Vincent Rizzuto, vendeur de mannequins

Dans le coin de Chabanel, l’industrie du textile n’est plus ce qu’elle était, mais on peut toujours compter sur monsieur Rizzuto pour se ravitailler en mannequins.

Quelle sorte de mannequins vendez-vous?
Du neuf et de l’usagé. Il y a différentes qualités. Par exemple, la marque Roostein, c’est la Cadillac des mannequins. La fibre de verre est plus solide et les détails sont incroyables parce qu’ils se servent de vrais humains pour les faire. On voit le six pack, les poignées d’amour, le paquet, tout!

Combien ça peut coûter?
Dans l’usagé, les prix varient entre 100 et 200$. Dans le neuf, ça monte à 400$. Un Roostein, ça, ça va jusqu’à 1900$. On en vend dans l’usagé à l’occasion.

En fabriquez-vous?
Non, on les achète de la Chine ou des fermetures d’entreprise.

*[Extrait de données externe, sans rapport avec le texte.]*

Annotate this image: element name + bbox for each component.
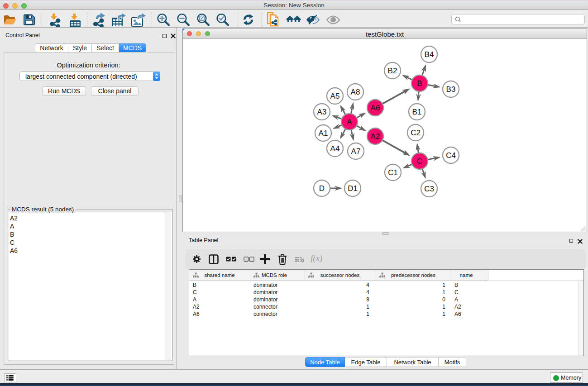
svg-text:A5: A5 bbox=[330, 92, 340, 100]
svg-text:A8: A8 bbox=[351, 88, 360, 96]
svg-text:D: D bbox=[319, 184, 325, 193]
svg-text:C: C bbox=[417, 157, 422, 166]
svg-text:B1: B1 bbox=[412, 108, 422, 116]
svg-text:B3: B3 bbox=[446, 85, 456, 94]
svg-text:D1: D1 bbox=[348, 184, 358, 193]
svg-text:C2: C2 bbox=[411, 129, 421, 137]
svg-text:C1: C1 bbox=[388, 168, 398, 177]
svg-text:A6: A6 bbox=[371, 104, 380, 112]
svg-text:B4: B4 bbox=[425, 50, 434, 59]
svg-text:C4: C4 bbox=[446, 151, 456, 160]
svg-text:B2: B2 bbox=[388, 67, 397, 75]
svg-text:C3: C3 bbox=[424, 185, 434, 193]
svg-text:A: A bbox=[347, 118, 352, 126]
svg-text:A7: A7 bbox=[351, 147, 361, 156]
svg-text:A2: A2 bbox=[371, 132, 380, 141]
svg-text:A4: A4 bbox=[330, 144, 340, 153]
svg-text:A1: A1 bbox=[319, 129, 328, 138]
svg-text:B: B bbox=[417, 79, 422, 88]
svg-text:A3: A3 bbox=[317, 108, 327, 116]
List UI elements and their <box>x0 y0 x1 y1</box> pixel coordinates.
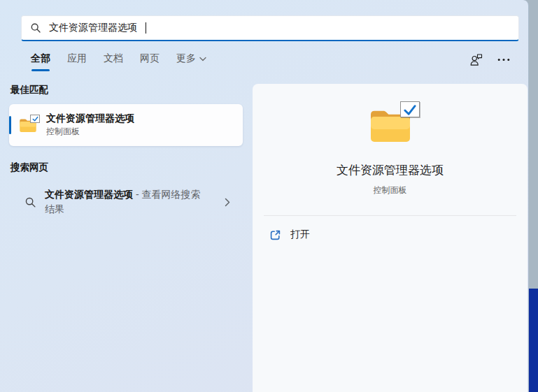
preview-subtitle: 控制面板 <box>374 184 407 196</box>
selection-accent-bar <box>9 116 11 134</box>
text-caret <box>146 22 146 34</box>
filter-tabs: 全部 应用 文档 网页 更多 <box>31 52 510 71</box>
web-result-query: 文件资源管理器选项 <box>45 189 133 200</box>
tab-more[interactable]: 更多 <box>176 52 206 71</box>
web-result-text: 文件资源管理器选项 - 查看网络搜索结果 <box>45 187 207 217</box>
result-subtitle: 控制面板 <box>46 126 134 138</box>
folder-options-icon <box>369 107 412 143</box>
open-external-icon <box>269 229 281 241</box>
active-tab-underline <box>31 69 50 71</box>
open-label: 打开 <box>290 228 310 241</box>
search-flyout-window: 文件资源管理器选项 全部 应用 文档 网页 更多 <box>0 0 529 392</box>
results-pane: 最佳匹配 文件资源管理器选项 <box>0 84 253 392</box>
checkmark-icon <box>30 115 40 123</box>
tab-documents[interactable]: 文档 <box>104 52 123 71</box>
open-action[interactable]: 打开 <box>253 221 528 249</box>
search-input[interactable]: 文件资源管理器选项 <box>21 15 519 41</box>
user-feedback-icon[interactable] <box>469 53 483 66</box>
search-icon <box>24 196 36 208</box>
tab-apps[interactable]: 应用 <box>67 52 87 71</box>
chevron-down-icon <box>199 57 206 61</box>
web-search-result[interactable]: 文件资源管理器选项 - 查看网络搜索结果 <box>9 182 243 222</box>
best-match-heading: 最佳匹配 <box>10 84 241 96</box>
tab-all[interactable]: 全部 <box>31 52 50 71</box>
folder-options-icon <box>19 117 37 133</box>
tab-web[interactable]: 网页 <box>140 52 160 71</box>
chevron-right-icon[interactable] <box>225 198 230 207</box>
search-query-text: 文件资源管理器选项 <box>49 22 137 34</box>
web-search-heading: 搜索网页 <box>10 161 241 174</box>
checkmark-icon <box>400 101 420 117</box>
search-icon <box>30 22 41 34</box>
preview-panel: 文件资源管理器选项 控制面板 打开 <box>253 84 528 392</box>
more-options-icon[interactable] <box>497 58 510 61</box>
best-match-result[interactable]: 文件资源管理器选项 控制面板 <box>9 104 243 146</box>
divider <box>264 215 516 216</box>
result-title: 文件资源管理器选项 <box>46 112 134 124</box>
preview-title: 文件资源管理器选项 <box>337 162 444 178</box>
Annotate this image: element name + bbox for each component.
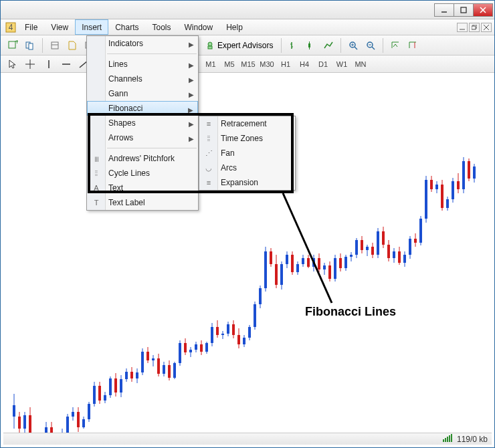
annotation-text: Fibonacci Lines [305, 305, 396, 319]
svg-line-223 [283, 193, 332, 303]
app-window: 4 FileViewInsertChartsToolsWindowHelp + … [0, 0, 495, 448]
annotation-line [1, 1, 495, 448]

La restauration, c’est notre spécialité, parce qu’on n’a pas peur de travailler. J’ai des gallons de peinture couleur peau dans l’atelier! Par contre, un maquillage, ça coûte 60$, donc c’est rare qu’on touche à ça.

Est-ce qu’il y a des modes, dans ce domaine-là?
Oui. Ces temps-ci, les mannequins taille forte, c’est super populaire. Quand j’en ai un, ça part en 24 heures, parce qu’il y a une grosse demande. Les gens ne sont plus tous maigres comme avant, et les magasins veulent refléter cette réalité.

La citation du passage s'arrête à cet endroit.